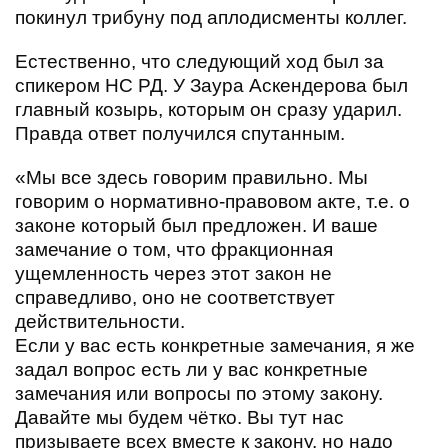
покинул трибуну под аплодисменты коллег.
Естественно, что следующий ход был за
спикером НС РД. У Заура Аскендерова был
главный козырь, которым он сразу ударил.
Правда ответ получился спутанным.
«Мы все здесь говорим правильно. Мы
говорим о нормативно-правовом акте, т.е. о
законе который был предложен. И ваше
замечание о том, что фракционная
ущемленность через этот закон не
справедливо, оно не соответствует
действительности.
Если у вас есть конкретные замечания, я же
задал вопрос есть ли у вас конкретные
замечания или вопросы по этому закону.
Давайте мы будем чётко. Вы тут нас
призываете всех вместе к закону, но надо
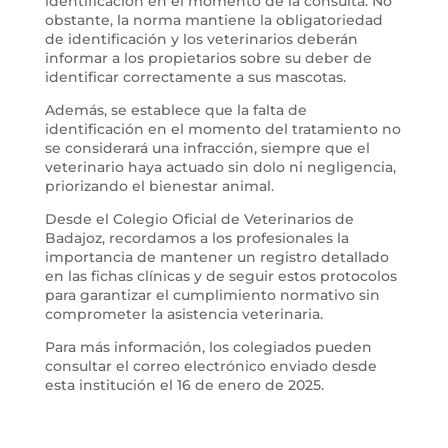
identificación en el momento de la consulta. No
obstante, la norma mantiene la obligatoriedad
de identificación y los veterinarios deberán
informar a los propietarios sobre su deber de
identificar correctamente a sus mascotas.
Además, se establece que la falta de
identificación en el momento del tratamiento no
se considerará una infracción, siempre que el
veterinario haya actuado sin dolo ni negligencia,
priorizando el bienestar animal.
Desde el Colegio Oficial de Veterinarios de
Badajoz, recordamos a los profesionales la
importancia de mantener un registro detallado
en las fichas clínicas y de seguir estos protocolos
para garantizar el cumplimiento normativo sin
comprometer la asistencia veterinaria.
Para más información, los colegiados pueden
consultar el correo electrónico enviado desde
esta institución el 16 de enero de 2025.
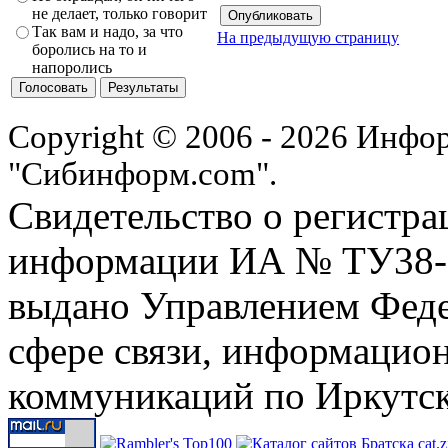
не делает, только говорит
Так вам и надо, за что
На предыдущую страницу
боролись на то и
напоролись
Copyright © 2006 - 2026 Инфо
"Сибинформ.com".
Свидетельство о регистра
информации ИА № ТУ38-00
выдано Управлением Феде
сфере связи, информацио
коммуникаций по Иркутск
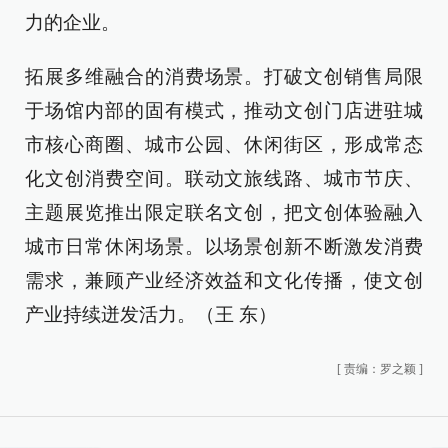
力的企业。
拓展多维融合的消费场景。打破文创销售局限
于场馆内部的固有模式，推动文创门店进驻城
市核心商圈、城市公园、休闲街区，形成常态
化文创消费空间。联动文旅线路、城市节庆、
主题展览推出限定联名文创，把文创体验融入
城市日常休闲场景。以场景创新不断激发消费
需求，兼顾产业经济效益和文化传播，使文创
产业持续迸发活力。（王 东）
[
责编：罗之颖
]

──────────────────────────────

WORK INSTRUCTIONS:
Retype word for word everything in the listing above from the line that holds "informar a los propietarios sobre su deber de" down to the line that holds "Badajoz, recordamos a los profesionales la". Keep both end lines and leave out the rest.

TASK RESULT:
informar a los propietarios sobre su deber de
identificar correctamente a sus mascotas.
Además, se establece que la falta de
identificación en el momento del tratamiento no
se considerará una infracción, siempre que el
veterinario haya actuado sin dolo ni negligencia,
priorizando el bienestar animal.
Desde el Colegio Oficial de Veterinarios de
Badajoz, recordamos a los profesionales la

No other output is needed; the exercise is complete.